Agriculture is another of the foundation's focus areas, and it runs programmes to help local farmers grow drought resistant and biofortified crops, and to find new markets.

Banda – who expressed frustration with aid organsations who "go in and do it wrong, and waste resources, and leave" – commended the foundation for its consultative approach to providing aid.

"They come in realising that when they partner with us, they can achieve more," she said.

"Africans and Africa have got good leadership. We know what to do to get from point A to point B," said Banda.

Malawi's no-nonsense president has won admiration from around the goal for her willingness to make decisions that are not always popular. In June she took the bold step of refusing to allow Sudanese president Omar al-Bashir, who is wanted by the International Criminal Court on charges of genocide, from attending an AU summit that Malawi was due to hold. She has also called for the overturning of laws that criminalise homosexual acts.

Banda is a fierce proponent of maternal and child healthcare, her passion driven by deeply personal experiences. Her childhood friend, denied the opportunity to study after high school, married at 18, had eight children and still lives in the same village where they spent their youth. As an adult, Banda resisted cultural expectations and left her abusive husband after years of marriage.

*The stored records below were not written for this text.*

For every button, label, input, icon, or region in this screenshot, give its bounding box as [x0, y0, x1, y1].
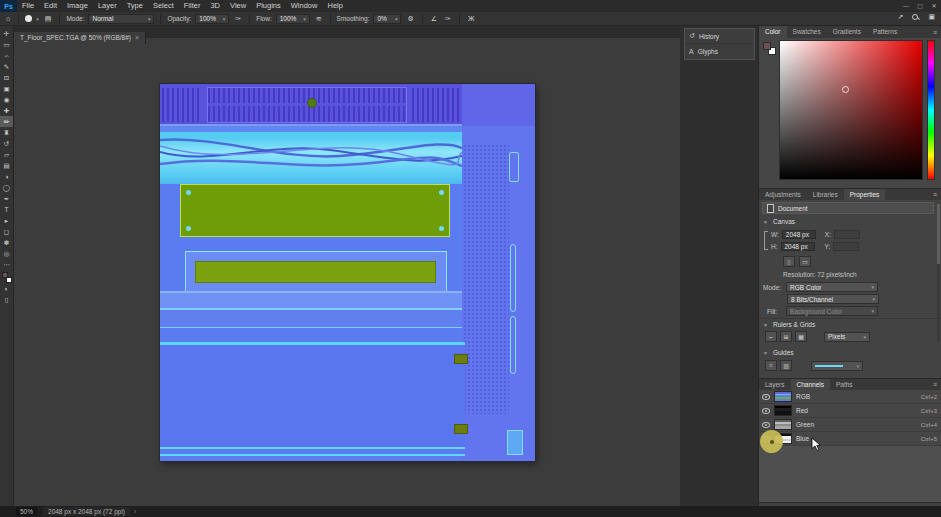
- brush-settings-icon[interactable]: ▤: [43, 15, 54, 23]
- pen-tool[interactable]: ✒: [0, 193, 13, 204]
- tab-paths[interactable]: Paths: [830, 379, 859, 391]
- maximize-button[interactable]: ▢: [913, 0, 927, 12]
- height-field[interactable]: 2048 px: [781, 242, 815, 251]
- menu-file[interactable]: File: [17, 0, 39, 12]
- home-icon[interactable]: ⌂: [4, 15, 12, 22]
- tab-patterns[interactable]: Patterns: [867, 26, 903, 38]
- healing-brush-tool[interactable]: ✚: [0, 105, 13, 116]
- blur-tool[interactable]: ◑: [0, 171, 13, 182]
- shape-tool[interactable]: ◻: [0, 226, 13, 237]
- tab-close-icon[interactable]: ×: [135, 34, 139, 41]
- menu-select[interactable]: Select: [148, 0, 179, 12]
- chevron-down-icon[interactable]: ▼: [763, 219, 768, 225]
- lasso-tool[interactable]: ∽: [0, 50, 13, 61]
- crop-tool[interactable]: ⊡: [0, 72, 13, 83]
- hue-slider[interactable]: [927, 40, 935, 180]
- guides-section-header[interactable]: Guides: [773, 349, 794, 356]
- saturation-brightness-picker[interactable]: [779, 40, 923, 180]
- rulers-toggle-button[interactable]: ⌐: [765, 331, 777, 342]
- marquee-tool[interactable]: ▭: [0, 39, 13, 50]
- quick-mask-button[interactable]: ◐: [0, 283, 13, 294]
- menu-image[interactable]: Image: [62, 0, 93, 12]
- guide-color-select[interactable]: ▾: [811, 361, 863, 371]
- bit-depth-select[interactable]: 8 Bits/Channel▾: [787, 294, 879, 304]
- menu-help[interactable]: Help: [322, 0, 347, 12]
- brush-tool[interactable]: ✏: [0, 116, 13, 127]
- color-swatches-mini[interactable]: [763, 42, 776, 55]
- panel-menu-icon[interactable]: ≡: [933, 29, 941, 36]
- width-field[interactable]: 2048 px: [782, 230, 816, 239]
- clone-stamp-tool[interactable]: ♜: [0, 127, 13, 138]
- panel-menu-icon[interactable]: ≡: [933, 191, 941, 198]
- smoothing-select[interactable]: 0%▾: [373, 14, 401, 24]
- history-brush-tool[interactable]: ↺: [0, 138, 13, 149]
- type-tool[interactable]: T: [0, 204, 13, 215]
- menu-view[interactable]: View: [225, 0, 251, 12]
- tab-adjustments[interactable]: Adjustments: [759, 189, 807, 201]
- tab-channels[interactable]: Channels: [791, 379, 830, 391]
- menu-filter[interactable]: Filter: [179, 0, 206, 12]
- gradient-tool[interactable]: ▤: [0, 160, 13, 171]
- screen-mode-button[interactable]: ▯: [0, 294, 13, 305]
- foreground-color-swatch[interactable]: [2, 272, 8, 278]
- foreground-background-colors[interactable]: [1, 272, 13, 283]
- share-icon[interactable]: ↗: [896, 13, 906, 21]
- pixel-grid-toggle-button[interactable]: ▦: [795, 331, 807, 342]
- menu-edit[interactable]: Edit: [39, 0, 62, 12]
- chevron-down-icon[interactable]: ▼: [763, 322, 768, 328]
- tab-color[interactable]: Color: [759, 26, 787, 38]
- channel-row-blue[interactable]: Blue Ctrl+5: [759, 432, 941, 446]
- glyphs-panel-button[interactable]: A Glyphs: [685, 44, 754, 59]
- smoothing-gear-icon[interactable]: ⚙: [405, 15, 415, 23]
- document-tab[interactable]: T_Floor_SPEC.TGA @ 50% (RGB/8#) ×: [14, 32, 146, 44]
- eyedropper-tool[interactable]: ◉: [0, 94, 13, 105]
- frame-tool[interactable]: ▣: [0, 83, 13, 94]
- panel-menu-icon[interactable]: ≡: [933, 381, 941, 388]
- zoom-level-field[interactable]: 50%: [16, 507, 37, 516]
- menu-type[interactable]: Type: [122, 0, 148, 12]
- search-icon[interactable]: [912, 14, 919, 21]
- grid-toggle-button[interactable]: ⊞: [780, 331, 792, 342]
- size-pressure-icon[interactable]: ✑: [443, 15, 453, 23]
- opacity-select[interactable]: 100%▾: [195, 14, 229, 24]
- symmetry-icon[interactable]: Ж: [466, 15, 476, 22]
- channel-row-rgb[interactable]: RGB Ctrl+2: [759, 390, 941, 404]
- minimize-button[interactable]: —: [899, 0, 913, 12]
- path-selection-tool[interactable]: ▸: [0, 215, 13, 226]
- document-properties-row[interactable]: Document: [762, 202, 934, 214]
- menu-plugins[interactable]: Plugins: [251, 0, 286, 12]
- flow-select[interactable]: 100%▾: [276, 14, 310, 24]
- tab-properties[interactable]: Properties: [844, 189, 886, 201]
- guide-layout-button[interactable]: ▥: [780, 360, 792, 371]
- canvas-image[interactable]: [160, 84, 535, 461]
- menu-layer[interactable]: Layer: [93, 0, 122, 12]
- canvas-section-header[interactable]: Canvas: [773, 218, 795, 225]
- history-panel-button[interactable]: ↺ History: [685, 29, 754, 44]
- dodge-tool[interactable]: ◯: [0, 182, 13, 193]
- tab-layers[interactable]: Layers: [759, 379, 791, 391]
- blend-mode-select[interactable]: Normal▾: [88, 14, 154, 24]
- rulers-grids-section-header[interactable]: Rulers & Grids: [773, 321, 815, 328]
- menu-window[interactable]: Window: [286, 0, 323, 12]
- tab-libraries[interactable]: Libraries: [807, 189, 844, 201]
- orientation-landscape-button[interactable]: ▭: [799, 256, 811, 267]
- eraser-tool[interactable]: ▱: [0, 149, 13, 160]
- workspace-icon[interactable]: ▣: [926, 13, 937, 21]
- zoom-tool[interactable]: ◎: [0, 248, 13, 259]
- hand-tool[interactable]: ✽: [0, 237, 13, 248]
- visibility-eye-icon[interactable]: [762, 394, 770, 400]
- move-tool[interactable]: ✛: [0, 28, 13, 39]
- visibility-eye-icon[interactable]: [762, 422, 770, 428]
- guides-toggle-button[interactable]: ⌗: [765, 360, 777, 371]
- link-dimensions-icon[interactable]: [764, 231, 768, 250]
- edit-toolbar-button[interactable]: ⋯: [0, 259, 13, 270]
- close-button[interactable]: ✕: [927, 0, 941, 12]
- status-chevron-icon[interactable]: ›: [134, 508, 136, 515]
- opacity-pressure-icon[interactable]: ✑: [233, 15, 243, 23]
- chevron-down-icon[interactable]: ▼: [763, 350, 768, 356]
- orientation-portrait-button[interactable]: ▯: [783, 256, 795, 267]
- airbrush-icon[interactable]: ≋: [314, 15, 324, 23]
- menu-3d[interactable]: 3D: [205, 0, 225, 12]
- quick-selection-tool[interactable]: ✎: [0, 61, 13, 72]
- tab-gradients[interactable]: Gradients: [827, 26, 867, 38]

Prospects for economic empowerment
Her experiences are par for the course in Malawi, where many young girls never finish school and have poor prospects for economic empowerment, little equality in their relationship, and little hope of negotiating the use of contraception.

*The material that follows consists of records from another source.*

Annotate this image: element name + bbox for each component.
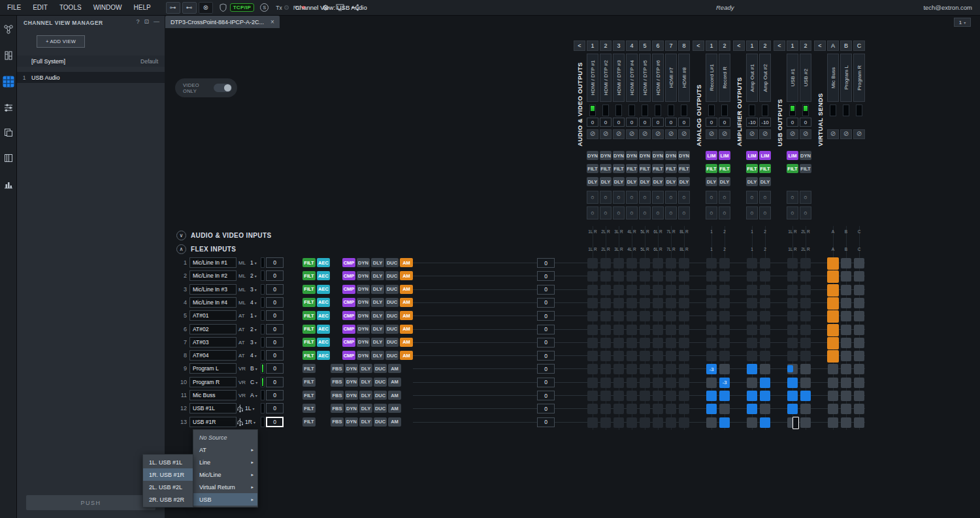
input-proc-am[interactable]: AM xyxy=(388,378,401,387)
chart-icon[interactable] xyxy=(3,178,14,190)
input-channel-select[interactable]: 1L▾ xyxy=(245,405,254,412)
input-gain[interactable]: 0 xyxy=(266,390,284,400)
output-label-hdmi-dtp-2[interactable]: HDMI / DTP #2 xyxy=(600,54,612,102)
input-proc-filt[interactable]: FILT xyxy=(302,325,316,334)
output-label-program-r[interactable]: Program R xyxy=(853,54,865,102)
crosspoint[interactable] xyxy=(666,285,676,295)
menu-edit[interactable]: EDIT xyxy=(27,4,54,11)
output-header-usb-1[interactable]: 1 xyxy=(787,40,798,51)
crosspoint[interactable] xyxy=(854,338,864,348)
crosspoint[interactable] xyxy=(627,378,637,388)
output-proc-dyn[interactable]: DYN xyxy=(665,151,677,160)
input-gain-post[interactable]: 0 xyxy=(537,311,555,321)
menu-item-virtual-return[interactable]: Virtual Return▸ xyxy=(193,481,257,493)
output-proc-dyn[interactable]: DYN xyxy=(678,151,690,160)
crosspoint[interactable] xyxy=(627,298,637,308)
input-proc-duc[interactable]: DUC xyxy=(385,338,399,347)
input-proc-dly[interactable]: DLY xyxy=(359,391,372,400)
collapse-usb-button[interactable]: < xyxy=(774,40,785,51)
crosspoint[interactable] xyxy=(854,285,864,295)
output-knob[interactable]: ○ xyxy=(678,206,690,219)
crosspoint[interactable] xyxy=(666,378,676,388)
output-header-av-6[interactable]: 6 xyxy=(652,40,664,51)
menu-file[interactable]: FILE xyxy=(1,4,27,11)
output-label-hdmi-dtp-3[interactable]: HDMI / DTP #3 xyxy=(613,54,625,102)
input-proc-cmp[interactable]: CMP xyxy=(342,258,355,267)
input-name-program-r[interactable]: Program R xyxy=(189,377,237,387)
input-proc-cmp[interactable]: CMP xyxy=(342,351,355,360)
output-knob[interactable]: ○ xyxy=(652,206,664,219)
input-proc-am[interactable]: AM xyxy=(400,311,413,320)
output-proc-filt[interactable]: FILT xyxy=(719,164,730,173)
output-mute-button[interactable]: ⊘ xyxy=(587,129,598,139)
input-proc-filt[interactable]: FILT xyxy=(302,285,316,294)
input-proc-dyn[interactable]: DYN xyxy=(345,391,358,400)
output-mute-button[interactable]: ⊘ xyxy=(853,129,865,139)
input-proc-am[interactable]: AM xyxy=(388,404,401,413)
crosspoint[interactable] xyxy=(841,391,851,401)
input-proc-am[interactable]: AM xyxy=(388,417,401,427)
collapse-amp-button[interactable]: < xyxy=(733,40,745,51)
input-channel-select[interactable]: 3▾ xyxy=(250,339,257,346)
output-mute-button[interactable]: ⊘ xyxy=(719,129,730,139)
crosspoint[interactable] xyxy=(666,311,676,321)
input-proc-aec[interactable]: AEC xyxy=(317,298,330,307)
output-proc-dly[interactable]: DLY xyxy=(759,177,771,186)
crosspoint[interactable] xyxy=(747,351,757,361)
crosspoint[interactable] xyxy=(679,271,689,282)
crosspoint-tie[interactable] xyxy=(747,391,757,401)
input-proc-duc[interactable]: DUC xyxy=(385,298,399,307)
crosspoint[interactable] xyxy=(841,271,851,282)
crosspoint[interactable] xyxy=(760,298,770,308)
crosspoint[interactable] xyxy=(706,338,717,348)
output-proc-filt[interactable]: FILT xyxy=(600,164,612,173)
input-proc-filt[interactable]: FILT xyxy=(302,364,316,373)
crosspoint[interactable] xyxy=(854,378,864,388)
crosspoint[interactable] xyxy=(600,311,611,321)
input-gain-post[interactable]: 0 xyxy=(537,417,555,427)
crosspoint[interactable] xyxy=(627,271,637,282)
crosspoint[interactable] xyxy=(640,258,650,268)
crosspoint[interactable] xyxy=(679,338,689,348)
crosspoint[interactable] xyxy=(747,325,757,335)
input-proc-cmp[interactable]: CMP xyxy=(342,311,355,320)
output-proc-dly[interactable]: DLY xyxy=(587,177,598,186)
crosspoint[interactable] xyxy=(600,298,611,308)
output-knob[interactable]: ○ xyxy=(665,206,677,219)
crosspoint[interactable] xyxy=(787,338,798,348)
output-label-hdmi-dtp-4[interactable]: HDMI / DTP #4 xyxy=(626,54,638,102)
input-gain-post[interactable]: 0 xyxy=(537,325,555,334)
crosspoint[interactable] xyxy=(613,285,624,295)
input-proc-dly[interactable]: DLY xyxy=(371,311,384,320)
crosspoint[interactable] xyxy=(587,298,598,308)
crosspoint[interactable] xyxy=(600,285,611,295)
input-proc-filt[interactable]: FILT xyxy=(302,391,316,400)
crosspoint[interactable] xyxy=(747,271,757,282)
crosspoint[interactable] xyxy=(653,338,663,348)
input-name-usb-1r[interactable]: USB #1R xyxy=(189,417,237,427)
menu-tools[interactable]: TOOLS xyxy=(54,4,88,11)
crosspoint[interactable] xyxy=(640,325,650,335)
input-proc-dyn[interactable]: DYN xyxy=(357,271,370,280)
output-proc-lim[interactable]: LIM xyxy=(719,151,730,160)
matrix-grid-icon[interactable] xyxy=(3,76,14,88)
crosspoint[interactable] xyxy=(613,364,624,374)
crosspoint[interactable] xyxy=(706,378,717,388)
input-proc-am[interactable]: AM xyxy=(400,271,413,280)
menu-item-mic-line[interactable]: Mic/Line▸ xyxy=(193,468,257,481)
crosspoint[interactable] xyxy=(587,364,598,374)
crosspoint[interactable] xyxy=(653,258,663,268)
output-header-av-5[interactable]: 5 xyxy=(639,40,651,51)
crosspoint[interactable] xyxy=(787,258,798,268)
submenu-item-1r-usb-1r[interactable]: 1R. USB #1R xyxy=(143,468,193,481)
menu-item-no-source[interactable]: No Source xyxy=(193,431,257,444)
output-header-amp-2[interactable]: 2 xyxy=(759,40,771,51)
output-knob[interactable]: ○ xyxy=(665,191,677,204)
output-proc-filt[interactable]: FILT xyxy=(587,164,598,173)
output-mute-button[interactable]: ⊘ xyxy=(706,129,717,139)
input-gain-post[interactable]: 0 xyxy=(537,378,555,387)
crosspoint[interactable] xyxy=(787,271,798,282)
crosspoint[interactable] xyxy=(787,285,798,295)
output-knob[interactable]: ○ xyxy=(719,206,730,219)
crosspoint[interactable] xyxy=(760,351,770,361)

Malawi is working hard to change the state of play, embracing novel strategies suited to the local context.

In April Banda launched a presidential initiative on maternal health, which has focused on training midwives, building shelters for pregnant women who may need care far from home, and mobilising chiefs and communities.

The country is also looking at ways to provide patients with integrated health services, where family planning, cervical cancer screening, voluntary counseling and testing for HIV and treatment for sexually transmitted infections, including HIV, are offered under the same roof.

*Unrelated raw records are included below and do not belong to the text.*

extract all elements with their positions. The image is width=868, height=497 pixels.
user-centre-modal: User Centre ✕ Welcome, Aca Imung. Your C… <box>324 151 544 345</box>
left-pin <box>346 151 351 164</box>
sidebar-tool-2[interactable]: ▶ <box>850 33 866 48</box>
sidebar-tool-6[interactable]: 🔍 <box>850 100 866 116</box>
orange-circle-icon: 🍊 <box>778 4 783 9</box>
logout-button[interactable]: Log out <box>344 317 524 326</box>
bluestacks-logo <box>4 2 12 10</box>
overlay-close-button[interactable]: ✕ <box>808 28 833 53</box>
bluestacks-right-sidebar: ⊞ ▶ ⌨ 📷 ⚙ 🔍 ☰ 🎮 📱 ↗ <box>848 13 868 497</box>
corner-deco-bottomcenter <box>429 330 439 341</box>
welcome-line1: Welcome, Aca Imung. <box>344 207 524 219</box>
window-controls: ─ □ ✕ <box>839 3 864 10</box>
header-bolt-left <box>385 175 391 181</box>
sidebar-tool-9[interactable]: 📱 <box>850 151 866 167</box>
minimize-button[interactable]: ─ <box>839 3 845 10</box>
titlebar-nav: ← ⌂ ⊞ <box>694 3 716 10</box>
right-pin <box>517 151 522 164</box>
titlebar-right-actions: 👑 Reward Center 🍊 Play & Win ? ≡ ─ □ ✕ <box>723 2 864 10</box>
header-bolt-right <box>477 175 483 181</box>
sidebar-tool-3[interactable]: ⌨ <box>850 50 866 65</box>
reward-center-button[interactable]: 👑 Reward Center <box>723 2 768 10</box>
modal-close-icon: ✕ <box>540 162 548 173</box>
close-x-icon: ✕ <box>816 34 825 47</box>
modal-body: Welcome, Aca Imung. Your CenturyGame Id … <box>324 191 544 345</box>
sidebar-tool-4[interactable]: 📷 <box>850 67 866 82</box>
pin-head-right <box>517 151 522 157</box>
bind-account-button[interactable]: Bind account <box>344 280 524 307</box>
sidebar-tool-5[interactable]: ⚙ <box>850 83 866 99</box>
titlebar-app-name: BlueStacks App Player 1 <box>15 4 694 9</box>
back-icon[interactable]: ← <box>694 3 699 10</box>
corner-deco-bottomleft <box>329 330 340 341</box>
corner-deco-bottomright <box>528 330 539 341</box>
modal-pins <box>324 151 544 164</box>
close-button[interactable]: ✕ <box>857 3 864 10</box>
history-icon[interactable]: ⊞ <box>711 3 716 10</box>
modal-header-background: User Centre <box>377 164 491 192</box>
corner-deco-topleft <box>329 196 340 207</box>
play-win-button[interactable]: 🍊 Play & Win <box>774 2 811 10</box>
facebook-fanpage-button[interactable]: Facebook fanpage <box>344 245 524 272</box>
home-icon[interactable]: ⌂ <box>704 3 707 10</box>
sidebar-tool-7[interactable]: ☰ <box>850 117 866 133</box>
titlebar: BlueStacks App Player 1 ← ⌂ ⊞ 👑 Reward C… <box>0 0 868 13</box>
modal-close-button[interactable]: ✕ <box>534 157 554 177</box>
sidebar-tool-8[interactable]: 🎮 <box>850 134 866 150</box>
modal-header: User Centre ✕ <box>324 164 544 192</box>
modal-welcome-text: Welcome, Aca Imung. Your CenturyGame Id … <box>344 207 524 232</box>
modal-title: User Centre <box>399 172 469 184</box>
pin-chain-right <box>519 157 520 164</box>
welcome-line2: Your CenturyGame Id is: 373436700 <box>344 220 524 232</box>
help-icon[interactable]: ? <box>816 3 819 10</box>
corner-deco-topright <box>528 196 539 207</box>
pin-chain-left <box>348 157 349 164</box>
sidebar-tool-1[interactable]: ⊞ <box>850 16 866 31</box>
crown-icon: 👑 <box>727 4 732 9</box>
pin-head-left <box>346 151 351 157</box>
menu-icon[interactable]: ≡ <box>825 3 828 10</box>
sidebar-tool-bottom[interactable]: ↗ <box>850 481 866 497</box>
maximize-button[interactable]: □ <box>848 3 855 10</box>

"These are common problems women are facing. The best way to look after them is under one roof," says Dr Frank Taulo, director of the College of Medicine at the University of Malawi.

This system – considered best practice for healthcare – ensures that a woman can get all the healthcare she needs without being shunted from one department to the next.

Taulo says that with better access to healthcare, Malawi is seeing a reduction in the number of cases of obstetric fistula – a medical condition in which a hole develops between the rectum or bladder and the vagina, following a difficult birth.

Tough questions
Unsafe abortions – the cause of almost a quarter of all maternal deaths in Malawi – has also seen a massive decline since the health ministry set up a programme to offer post abortion care, even though abortion itself is illegal.

Concerns are now turning to cervical cancer, which Banda has described as "an epidemic".

"It's easily preventable by screening but women don't have access to screening services because there are not many [facilities] in the rural areas," says Taulo.

One way to protect young girls would be to bring in the HPV vaccine. "I think that's a must to protect the girl child not to contract cervical cancer," he says.

Taulo, one of the few specialist obstetricians in the country, is a firm believer in the value of family planning services.

"I was born in a very big family of 12 siblings and it was not easy growing in that family. Resources were very scanty," he says.

"The things I missed as a child, which my friends were having – a good life, a good school – I want to give it to my children. And that actually drove me to say I'm not going to have a big family, which is tough in Malawi. I have a daughter, she's 18, and no more [children].

"I've gotten a lot of tough questions from people … negative comments and all that and I say 'You don't know where I'm coming from.' To me, I'm giving her what I never had as a young person," he says.